== WHAT TO WORK ON ==
Scan the lines below for "Playoffs" and copy the matches.

Page-level text extractions:
§ §
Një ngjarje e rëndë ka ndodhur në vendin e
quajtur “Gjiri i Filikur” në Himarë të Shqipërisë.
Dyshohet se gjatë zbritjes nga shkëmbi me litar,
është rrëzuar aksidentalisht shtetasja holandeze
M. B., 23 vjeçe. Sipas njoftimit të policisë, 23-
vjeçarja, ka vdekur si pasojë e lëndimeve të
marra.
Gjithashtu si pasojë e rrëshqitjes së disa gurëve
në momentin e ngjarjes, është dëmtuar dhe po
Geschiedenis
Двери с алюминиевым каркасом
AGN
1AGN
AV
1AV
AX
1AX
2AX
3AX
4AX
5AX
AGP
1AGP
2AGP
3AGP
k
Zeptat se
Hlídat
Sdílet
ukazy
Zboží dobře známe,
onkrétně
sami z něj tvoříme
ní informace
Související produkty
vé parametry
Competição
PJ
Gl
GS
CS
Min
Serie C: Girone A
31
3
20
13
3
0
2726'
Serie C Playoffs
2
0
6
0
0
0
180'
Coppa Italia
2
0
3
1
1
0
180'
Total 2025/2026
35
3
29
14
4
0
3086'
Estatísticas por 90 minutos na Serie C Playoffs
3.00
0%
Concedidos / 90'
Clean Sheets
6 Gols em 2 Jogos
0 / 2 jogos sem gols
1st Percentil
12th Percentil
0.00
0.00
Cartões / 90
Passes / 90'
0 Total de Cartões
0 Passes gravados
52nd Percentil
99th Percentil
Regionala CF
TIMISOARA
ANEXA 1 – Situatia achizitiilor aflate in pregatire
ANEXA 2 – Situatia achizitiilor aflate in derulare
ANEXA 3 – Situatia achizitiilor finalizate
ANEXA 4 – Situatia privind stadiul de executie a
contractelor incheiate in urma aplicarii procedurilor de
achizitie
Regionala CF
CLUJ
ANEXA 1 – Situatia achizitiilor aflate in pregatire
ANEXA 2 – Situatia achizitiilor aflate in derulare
§ §
== FINAL ANSWER ==
Serie C Playoffs
Estatísticas por 90 minutos na Serie C Playoffs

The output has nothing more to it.